Problem to solve:
Take each line in the entries below that holds "with" and show it.

==== Entries supplied ====

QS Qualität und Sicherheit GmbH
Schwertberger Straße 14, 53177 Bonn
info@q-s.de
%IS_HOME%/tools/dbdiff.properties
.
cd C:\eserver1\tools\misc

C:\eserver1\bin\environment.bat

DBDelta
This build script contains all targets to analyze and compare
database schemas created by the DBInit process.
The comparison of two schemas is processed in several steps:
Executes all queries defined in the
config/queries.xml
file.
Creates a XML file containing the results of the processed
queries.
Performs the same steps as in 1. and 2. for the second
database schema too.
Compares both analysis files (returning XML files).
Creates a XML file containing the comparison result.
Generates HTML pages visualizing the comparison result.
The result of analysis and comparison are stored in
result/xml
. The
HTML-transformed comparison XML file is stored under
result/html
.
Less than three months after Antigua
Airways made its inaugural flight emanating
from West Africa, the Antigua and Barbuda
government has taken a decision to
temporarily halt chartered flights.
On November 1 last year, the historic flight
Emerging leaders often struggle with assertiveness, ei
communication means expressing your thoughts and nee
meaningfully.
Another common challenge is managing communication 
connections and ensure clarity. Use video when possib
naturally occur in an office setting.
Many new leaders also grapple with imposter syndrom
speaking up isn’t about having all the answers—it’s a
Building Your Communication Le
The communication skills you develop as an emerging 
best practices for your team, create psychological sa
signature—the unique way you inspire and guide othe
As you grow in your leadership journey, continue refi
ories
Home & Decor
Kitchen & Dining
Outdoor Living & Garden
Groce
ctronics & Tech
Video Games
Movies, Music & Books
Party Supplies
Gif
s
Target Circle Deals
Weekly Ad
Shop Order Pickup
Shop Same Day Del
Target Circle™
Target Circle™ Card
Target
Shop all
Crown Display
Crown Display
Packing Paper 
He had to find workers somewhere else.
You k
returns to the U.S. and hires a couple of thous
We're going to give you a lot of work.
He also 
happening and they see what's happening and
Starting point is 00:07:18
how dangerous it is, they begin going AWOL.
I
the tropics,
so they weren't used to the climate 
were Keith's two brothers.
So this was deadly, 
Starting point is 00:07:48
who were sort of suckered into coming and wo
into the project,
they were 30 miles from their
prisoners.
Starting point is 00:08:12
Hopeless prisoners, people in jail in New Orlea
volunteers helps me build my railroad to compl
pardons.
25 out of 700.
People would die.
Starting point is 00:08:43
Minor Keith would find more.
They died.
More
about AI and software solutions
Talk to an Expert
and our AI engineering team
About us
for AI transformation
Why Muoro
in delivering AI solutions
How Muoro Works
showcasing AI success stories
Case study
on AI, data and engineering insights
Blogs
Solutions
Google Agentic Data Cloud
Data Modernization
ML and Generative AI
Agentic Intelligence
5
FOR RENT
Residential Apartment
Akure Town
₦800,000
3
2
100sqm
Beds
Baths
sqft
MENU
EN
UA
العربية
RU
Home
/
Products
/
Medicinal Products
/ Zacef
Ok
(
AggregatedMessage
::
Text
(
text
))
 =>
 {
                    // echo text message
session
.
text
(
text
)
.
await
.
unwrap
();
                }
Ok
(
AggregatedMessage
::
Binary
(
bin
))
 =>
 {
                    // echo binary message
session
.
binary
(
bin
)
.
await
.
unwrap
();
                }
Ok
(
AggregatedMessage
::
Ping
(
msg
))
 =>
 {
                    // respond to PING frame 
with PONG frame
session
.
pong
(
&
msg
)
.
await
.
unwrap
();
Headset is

====

Exercise solution:
Emerging leaders often struggle with assertiveness, ei
Many new leaders also grapple with imposter syndrom
with PONG frame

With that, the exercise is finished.